Re: INSERT ... ON CONFLICT UPDATE/IGNORE 4.0, parser/executor stuff

From: Peter Geoghegan <pg(at)heroku(dot)com>
To: Andres Freund <andres(at)anarazel(dot)de>
Cc: Tom Lane <tgl(at)sss(dot)pgh(dot)pa(dot)us>, hlinnaka <hlinnaka(at)iki(dot)fi>, Jeff Janes <jeff(dot)janes(at)gmail(dot)com>, Stephen Frost <sfrost(at)snowman(dot)net>, Dean Rasheed <dean(dot)a(dot)rasheed(at)gmail(dot)com>, Bruce Momjian <bruce(at)momjian(dot)us>, Pg Hackers <pgsql-hackers(at)postgresql(dot)org>
Subject: Re: INSERT ... ON CONFLICT UPDATE/IGNORE 4.0, parser/executor stuff
Date: 2015-04-27 22:28:43
Message-ID: CAM3SWZRFeuwc8gv+jG=0RRS=OyFXBxgjA+BTBVda-o8qeEYUqw@mail.gmail.com
Views: Raw Message | Whole Thread | Download mbox | Resend email
Thread:
Lists: pgsql-admin pgsql-hackers

On Mon, Apr 27, 2015 at 2:52 PM, Andres Freund <andres(at)anarazel(dot)de> wrote:
> So, I'm looking.
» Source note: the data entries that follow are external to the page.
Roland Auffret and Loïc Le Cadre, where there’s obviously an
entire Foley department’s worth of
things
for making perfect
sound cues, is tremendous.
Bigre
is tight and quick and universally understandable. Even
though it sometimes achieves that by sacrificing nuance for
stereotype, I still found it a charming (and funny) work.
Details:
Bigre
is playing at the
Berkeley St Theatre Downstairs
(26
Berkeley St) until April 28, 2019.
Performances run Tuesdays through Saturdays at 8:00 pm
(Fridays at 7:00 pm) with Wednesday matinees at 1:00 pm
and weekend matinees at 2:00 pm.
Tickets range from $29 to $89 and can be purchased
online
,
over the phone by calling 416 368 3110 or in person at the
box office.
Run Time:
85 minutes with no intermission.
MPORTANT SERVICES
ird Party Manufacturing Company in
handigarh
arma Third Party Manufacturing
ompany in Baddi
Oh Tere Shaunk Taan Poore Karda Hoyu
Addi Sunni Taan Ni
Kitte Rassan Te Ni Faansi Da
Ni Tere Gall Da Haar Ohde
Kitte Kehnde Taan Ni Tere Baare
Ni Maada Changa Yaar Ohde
And I've a few questions:
> * Why do we need to spread knowledge about speculative inserts that wide?
> It's now in 1) Query, 2) ParseState 3) ModifyTable 4) InsertStmt. That
> seems a bit wide - and as far as I see not really necessary. That e.g.
> transformUpdateStmt() has if (!pstate->p_is_speculative) blocks seems
> wrong.

Maybe it shouldn't be spelt "p_is_speculative", because speculative
insertion is a low-level mechanism. Maybe it should be something like
p_is_auxiliary...but you don't like that word either. :-)

If setTargetTable() took the RangeVar NULL-ness as a proxy for a child
auxiliary query, and if free_parsestate() took a flag to indicate that
it shouldn't perform a heap_close() when an auxiliary statement's
parent must do it instead, then it wouldn't be nescessary to add a
p_is_speculative field. But that seems worse.
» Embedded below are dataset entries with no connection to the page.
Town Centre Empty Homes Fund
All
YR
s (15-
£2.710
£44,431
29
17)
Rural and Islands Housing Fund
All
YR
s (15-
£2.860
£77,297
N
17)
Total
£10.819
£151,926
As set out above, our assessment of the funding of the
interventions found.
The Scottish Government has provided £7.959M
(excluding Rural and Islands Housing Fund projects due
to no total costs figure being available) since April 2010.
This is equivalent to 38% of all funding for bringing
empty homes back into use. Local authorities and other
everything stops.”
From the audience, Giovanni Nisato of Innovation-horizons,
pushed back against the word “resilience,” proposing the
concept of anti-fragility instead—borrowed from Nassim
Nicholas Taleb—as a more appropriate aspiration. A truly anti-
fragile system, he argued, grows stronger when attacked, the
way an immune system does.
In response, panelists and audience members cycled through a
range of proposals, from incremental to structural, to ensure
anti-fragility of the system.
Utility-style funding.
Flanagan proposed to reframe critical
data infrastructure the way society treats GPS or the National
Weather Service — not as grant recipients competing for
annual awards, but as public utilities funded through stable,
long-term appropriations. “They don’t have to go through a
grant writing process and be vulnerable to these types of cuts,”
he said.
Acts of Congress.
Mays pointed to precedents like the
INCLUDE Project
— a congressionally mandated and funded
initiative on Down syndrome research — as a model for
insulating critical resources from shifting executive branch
> * afaics 'auxiliary query' isn't something we have under that
> name. This isn't really different to what wCTEs do, so I don't think
> we need this term here.

Well, I guess auxiliary is just a descriptive word, as opposed to one
that describes a technical mechanism peculiar to Postgres/this patch.
I don't feel that it's important either way.

> * You refer to 'join like syntax' in a couple places. I don't really see
> the current syntax being that join like? Is that just a different
> perception of terminology or is that just remnants of earlier
> approaches?

No. It is join-like. It looks the same as and behaves similarly to
UPDATE .... FROM ... . There is one difference, though -- excluded.*
is not visible from RETURNING (because of the ambiguity of doing it
the UPDATE way, where, as with a self-join, both tuples have identical
column names. And because the INSERT RETURNING behavior should be
dominant). That's all I mean by "join-like". People thought that
looked nicer than a straight expression that operates on a Var (which
FWIW is kind of what MySQL does), so that's the way it works.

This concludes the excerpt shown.